In dfs containing results of differentially expressed proteins, I would like to mark which proteins exceed certain thresholds of significance (eg logFC>1 & p<0.05 as up_0.05 or p<0.01 as up_0.01). Using ifelse I can do this for each df individually, but it would be much cleaner to have a function as I have many dfs to process this way.
A similar question has been asked (dplyr - mutate: use dynamic variable names) but I was not able to translate this into solving my problem, so I would appreciate it very much if you could correct my functions code to work (example data provided)
Thanks a lot!
sample data
p.vals <- seq(from=0, to=1, by=.0001)
logFCs <- seq(from=0, to=4, by=.1)
diffEx_proteins <- data.frame(protein=LETTERS[1:1000],
adj.P.Val=sample(p.vals, size=1000, replace=TRUE),
logFC=sample(logFCs, size=1000, replace=TRUE))
function
mark_significants <- function(comparison){
comparison$paste0(comparison, "up_0.05") <- ifelse(comparison$adj.P.Val <= 0.05 & comparison$logFC >= 1, TRUE, FALSE)

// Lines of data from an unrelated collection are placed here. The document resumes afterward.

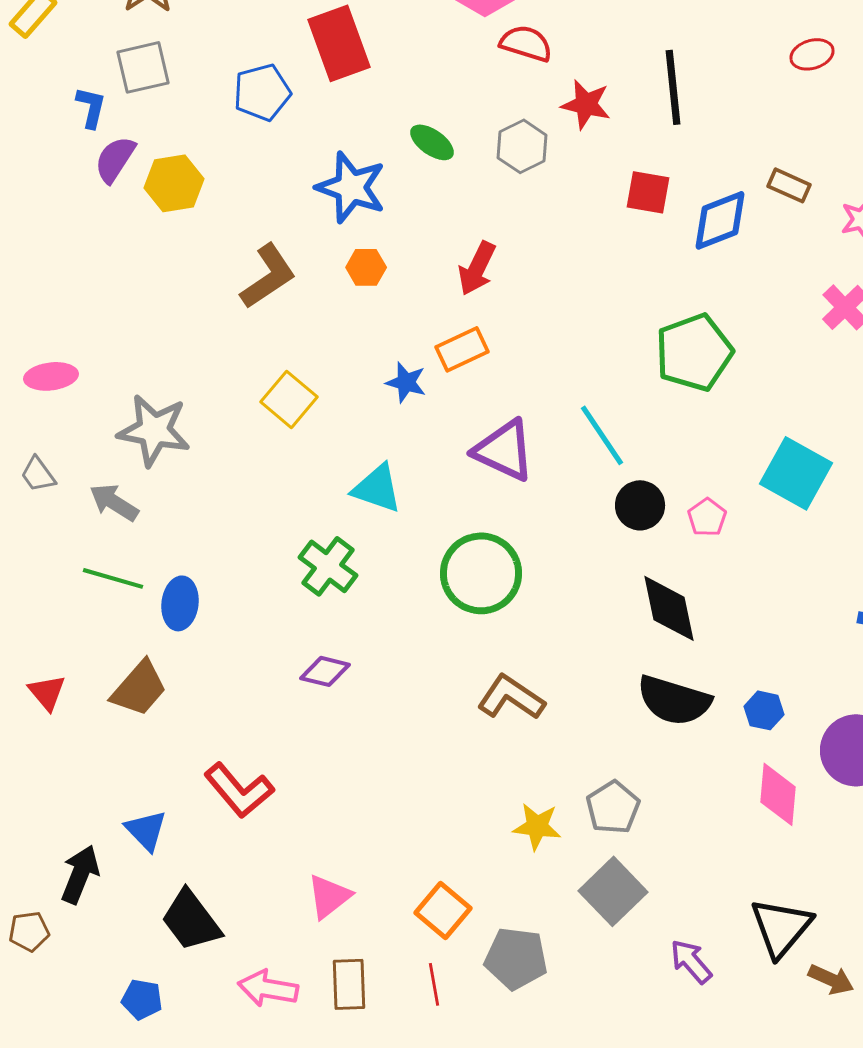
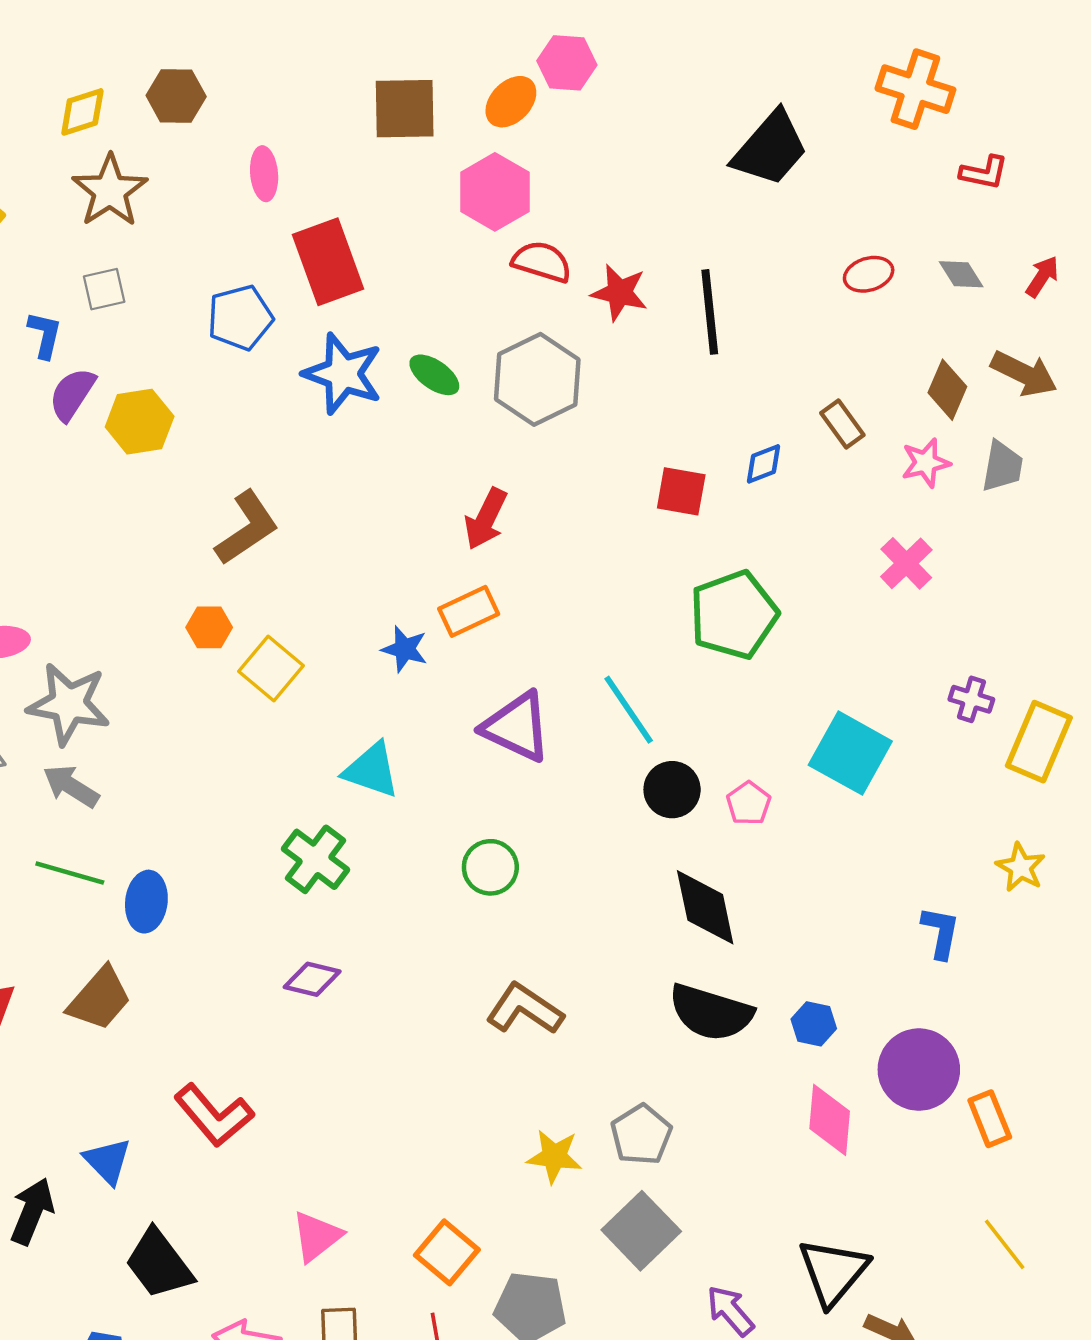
gray square: (143, 67) -> (104, 289), size x0.7
red star: (586, 104) -> (619, 293), moved
gray hexagon: (522, 146) -> (537, 379), size x1.5
brown rectangle: (789, 185) -> (842, 424), turned 30
blue star: (351, 187) -> (343, 374), moved
red square: (648, 192) -> (681, 491), moved
blue diamond: (720, 220) -> (763, 464), size x0.6
orange hexagon: (366, 267) -> (209, 627), moved
gray star: (154, 430) -> (69, 704), moved
green circle: (481, 573) -> (490, 867), size x0.6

comparison$paste0(comparison, "down_0.05") <- ifelse(comparison$adj.P.Val <= 0.05 & comparison$logFC <= -1, TRUE, FALSE)
comparison$paste0(comparison, "up_0.01") <- ifelse(comparison$adj.P.Val <= 0.01 & comparison$logFC >= 1, TRUE, FALSE)
comparison$paste0(comparison, "down_0.01") <- ifelse(comparison$adj.P.Val <= 0.01 & comparison$logFC <= -1, TRUE, FALSE)
}
usage
mark_significants(diffEx_proteins)
I get the error "Error in mark_significants(diffEx_proteins) : invalid function in complex assignment"
I would like to get the df with 4 added logical columns, indicating wether proteins reach the defined threshold levels.